Focusing resources on long-term homeless vets like George is paying off around California. Since 2011, Los Angeles, San Diego, Riverside, Fresno and San Francisco have all seen steady declines in the number of military veterans living on the streets or in shelters by as much as 50 percent.
“Veterans in the last five years, compared to other homeless subpopulations, have received a great deal of resources,” said Leon Winston, chief operating officer at Swords to Plowshares, the group that operates the Veterans Commons facility, just south of Market Street. "It’s been a bit of an embarrassment of riches."
As a coda to this story, I gathered recently at the offices of Citywide Case Management with George Arthur, Charlie Berman and Joel Daniel Phillips. Phillips brought along his portrait of George, mounted in a heavy frame. In the drawing, George is dressed in a T-shirt, sweatshirt and surf shorts, and is staring straight at the viewer.
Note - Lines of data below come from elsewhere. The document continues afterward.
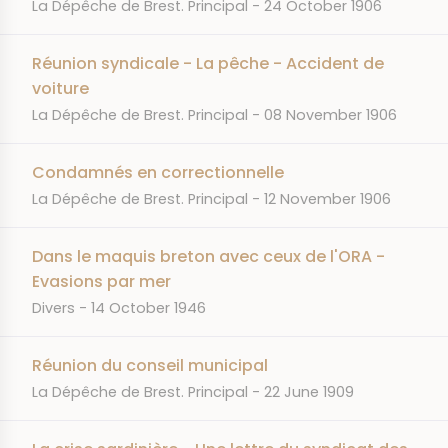
JOURNAL
DATE
La Dépêche de Brest. Principal
24 October 1906
Réunion syndicale - La pêche - Accident de
voiture
JOURNAL
DATE
La Dépêche de Brest. Principal
08 November 1906
Condamnés en correctionnelle
JOURNAL
DATE
La Dépêche de Brest. Principal
12 November 1906
Dans le maquis breton avec ceux de l'ORA -
Evasions par mer
JOURNAL
DATE
Divers
14 October 1946
Réunion du conseil municipal
JOURNAL
DATE
La Dépêche de Brest. Principal
22 June 1909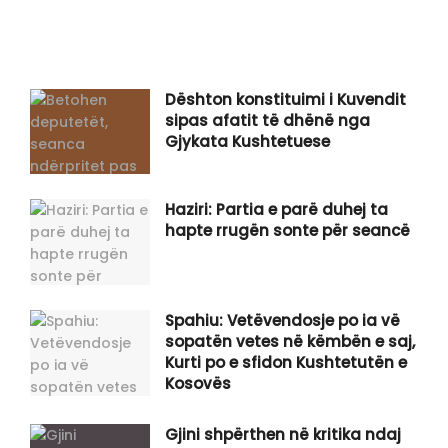
Dështon konstituimi i Kuvendit
sipas afatit të dhënë nga
Gjykata Kushtetuese
Haziri: Partia e parë duhej ta
hapte rrugën sonte për seancë
Spahiu: Vetëvendosje po ia vë
sopatën vetes në këmbën e saj,
Kurti po e sfidon Kushtetutën e
Kosovës
Gjini shpërthen në kritika ndaj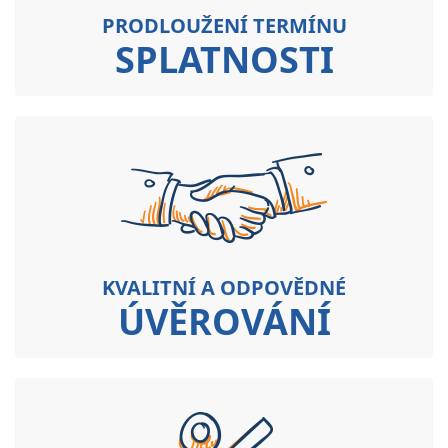
PRODLOUŽENÍ TERMÍNU
SPLATNOSTI
KVALITNÍ A ODPOVĚDNÉ
ÚVĚROVÁNÍ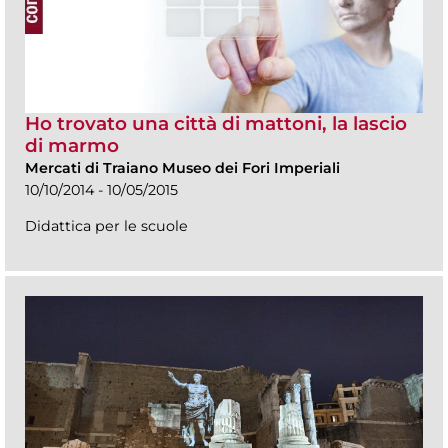
Ho trovato una città di mattoni, la lascio
di marmo
Mercati di Traiano Museo dei Fori Imperiali
10/10/2014 - 10/05/2015
Didattica per le scuole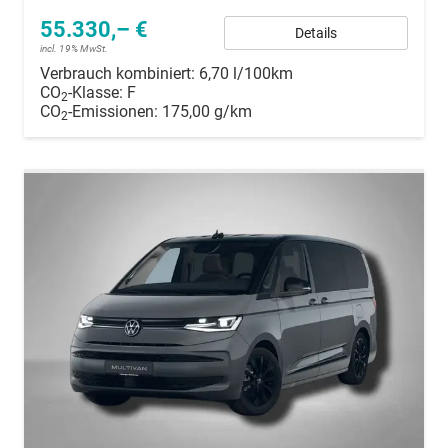
55.330,– €
Details
incl. 19% MwSt.
Verbrauch kombiniert:
6,70 l/100km
CO
-Klasse:
F
2
CO
-Emissionen:
175,00 g/km
2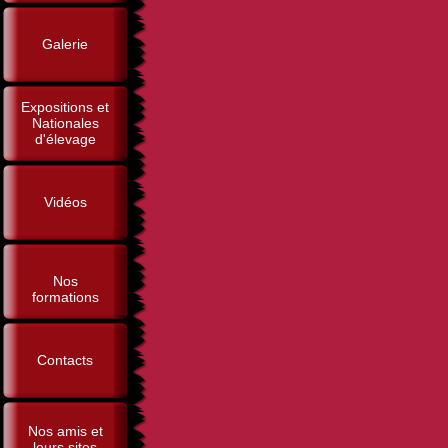
Galerie
Expositions et
Nationales
d'élevage
Vidéos
Nos
formations
Contacts
Nos amis et
leurs sites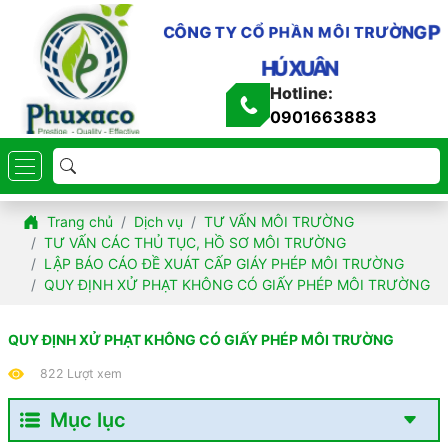
C
Ô
N
G
T
Y
C
P
Ổ
P
H
Ầ
N
G
M
N
Ô
Ờ
I
Ư
R
T
N
Â
U
X
Ú
H
Hotline:
0901663883
Trang chủ
Dịch vụ
TƯ VẤN MÔI TRƯỜNG
TƯ VẤN CÁC THỦ TỤC, HỒ SƠ MÔI TRƯỜNG
LẬP BÁO CÁO ĐỀ XUÁT CẤP GIÁY PHÉP MÔI TRƯỜNG
QUY ĐỊNH XỬ PHẠT KHÔNG CÓ GIẤY PHÉP MÔI TRƯỜNG
QUY ĐỊNH XỬ PHẠT KHÔNG CÓ GIẤY PHÉP MÔI TRƯỜNG
822 Lượt xem
Mục lục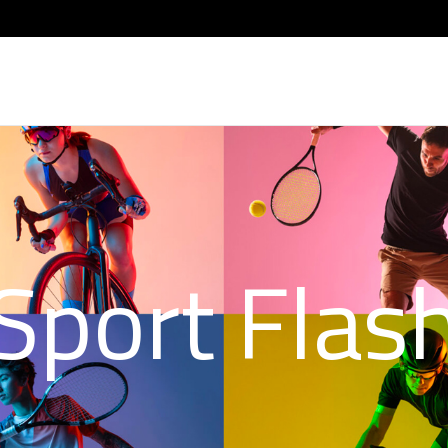
Sport Flas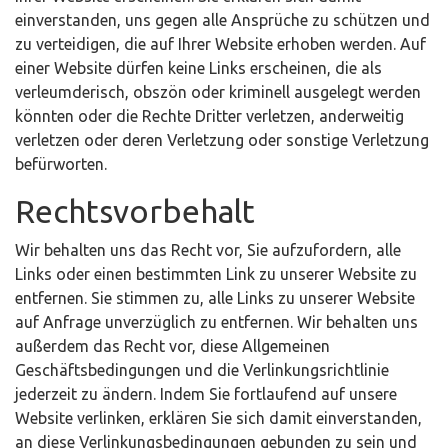
einverstanden, uns gegen alle Ansprüche zu schützen und
zu verteidigen, die auf Ihrer Website erhoben werden. Auf
einer Website dürfen keine Links erscheinen, die als
verleumderisch, obszön oder kriminell ausgelegt werden
könnten oder die Rechte Dritter verletzen, anderweitig
verletzen oder deren Verletzung oder sonstige Verletzung
befürworten.
Rechtsvorbehalt
Wir behalten uns das Recht vor, Sie aufzufordern, alle
Links oder einen bestimmten Link zu unserer Website zu
entfernen. Sie stimmen zu, alle Links zu unserer Website
auf Anfrage unverzüglich zu entfernen. Wir behalten uns
außerdem das Recht vor, diese Allgemeinen
Geschäftsbedingungen und die Verlinkungsrichtlinie
jederzeit zu ändern. Indem Sie fortlaufend auf unsere
Website verlinken, erklären Sie sich damit einverstanden,
an diese Verlinkungsbedingungen gebunden zu sein und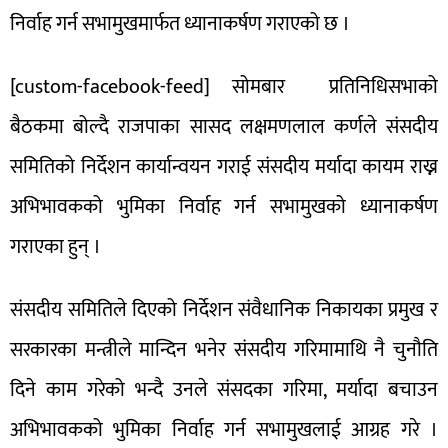
निर्वाह गर्न सभामुखमार्फत ध्यानाकर्षण गराएको छ ।
[custom-facebook-feed]
सोमबार प्रतिनिधिसभाको
बैठकमा बोल्दै राजपाका सासद लक्षमणलाल कर्णले संसदीय
समितिको निर्देशन कार्यान्वयन गराई संसदीय मर्यादा कायम राख्न
अभिभावकको भुमिका निर्वाह गर्न सभामुखको ध्यानाकर्षण
गराएका हुन् ।
संसदीय समितिले दिएको निर्देशन संवैधानिक निकायका प्रमुख र
सरकारका मन्त्रीले मान्दिन भनेर संसदीय गरिमामाथि नै चुनौति
दिने काम गरेको भन्दै उनले संसदका गरिमा, मर्यादा बचाउन
अभिभावकको भुमिका निर्वाह गर्न सभामुखलाई आग्रह गरे ।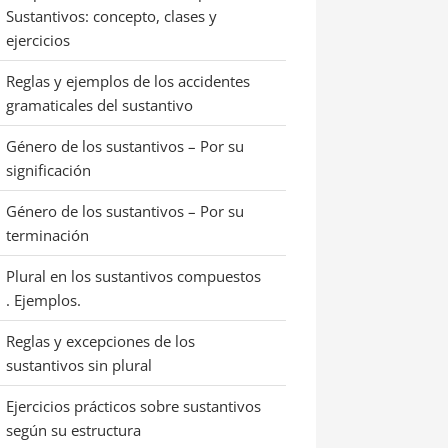
Sustantivos: concepto, clases y
ejercicios
Reglas y ejemplos de los accidentes
gramaticales del sustantivo
Género de los sustantivos – Por su
significación
Género de los sustantivos – Por su
terminación
Plural en los sustantivos compuestos
. Ejemplos.
Reglas y excepciones de los
sustantivos sin plural
Ejercicios prácticos sobre sustantivos
según su estructura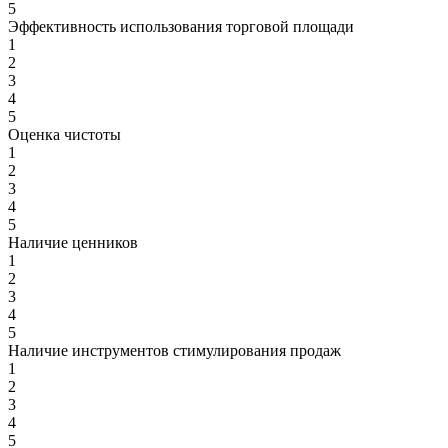
5
Эффективность использования торговой площади
1
2
3
4
5
Оценка чистоты
1
2
3
4
5
Наличие ценников
1
2
3
4
5
Наличие инструментов стимулирования продаж
1
2
3
4
5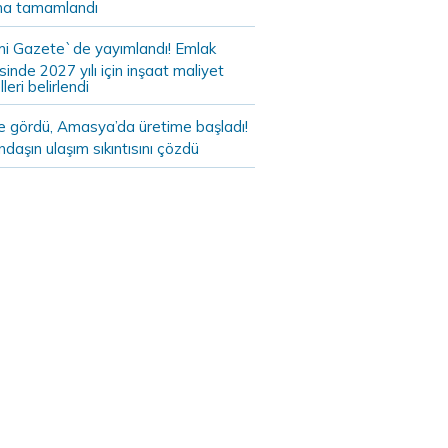
a tamamlandı
i Gazete`de yayımlandı! Emlak
sinde 2027 yılı için inşaat maliyet
leri belirlendi
de gördü, Amasya’da üretime başladı!
daşın ulaşım sıkıntısını çözdü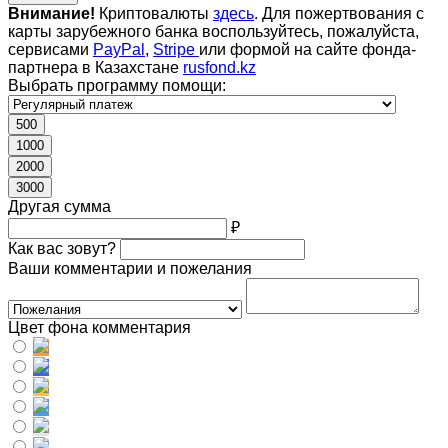
Внимание!
Криптовалюты
здесь
. Для пожертвования с
карты зарубежного банка воспользуйтесь, пожалуйста,
сервисами
PayPal
,
Stripe
или формой на сайте фонда-
партнера в Казахстане
rusfond.kz
Выбрать программу помощи:
500
1000
2000
3000
Другая сумма
₽
Как вас зовут?
Ваши комментарии и пожелания
Цвет фона комментария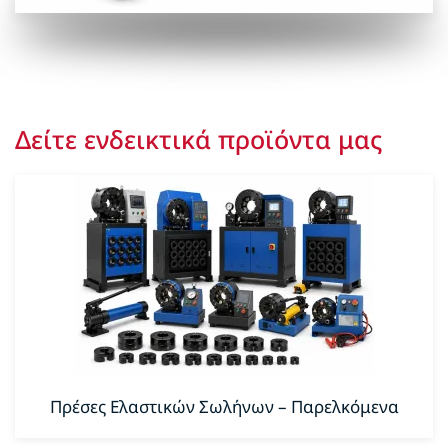
Δείτε ενδεικτικά προϊόντα μας
Πρέσες Ελαστικών Σωλήνων – Παρελκόμενα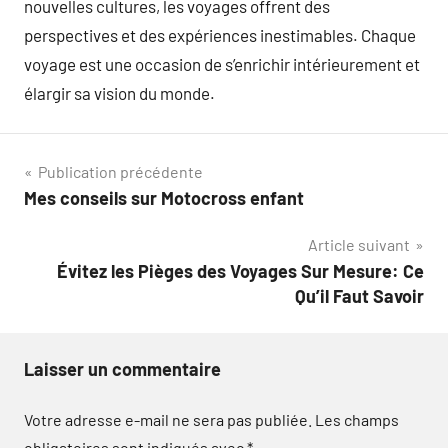
nouvelles cultures, les voyages offrent des
perspectives et des expériences inestimables. Chaque
voyage est une occasion de s’enrichir intérieurement et
élargir sa vision du monde.
Navigation
Publication précédente
Mes conseils sur Motocross enfant
de
Article suivant
l’article
Évitez les Pièges des Voyages Sur Mesure: Ce
Qu’il Faut Savoir
Laisser un commentaire
Votre adresse e-mail ne sera pas publiée.
Les champs
obligatoires sont indiqués avec
*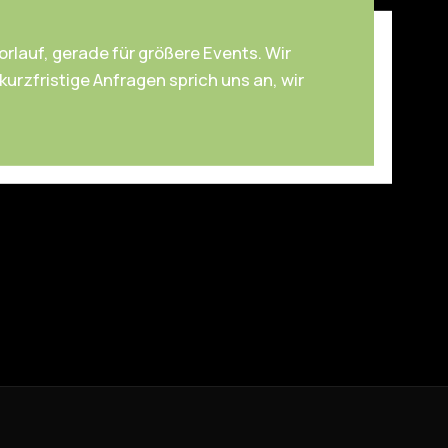
orlauf, gerade für größere Events. Wir
rzfristige Anfragen sprich uns an, wir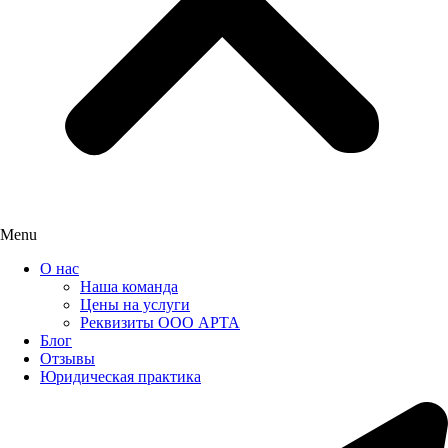
Menu
О нас
Наша команда
Цены на услуги
Реквизиты ООО АРТА
Блог
Отзывы
Юридическая практика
"That’s kind of my look," he said with a laugh.
George was seeing the portrait for the first time and took a very close look.
"It makes me wonder what it is that is in his/my mind. It’s really expressive work. There's no question," he said.
He told me he liked it. But he had a concern -- what was he to do with the drawing? It was too large to carry around on the streets. I reminded George that he now has an apartment with walls. He could hang the portrait there. And that’s what he did, and that’s where it is today. At George’s place.
Editor's Note: To receive VA health care benefits, recent veterans must have served 24 continuous months or the full period for which they were called to active duty, although there are exceptions. However, as part of the VA’s homeless program, a person can be considered a veteran eligible for certain benefits regardless of the length of active service.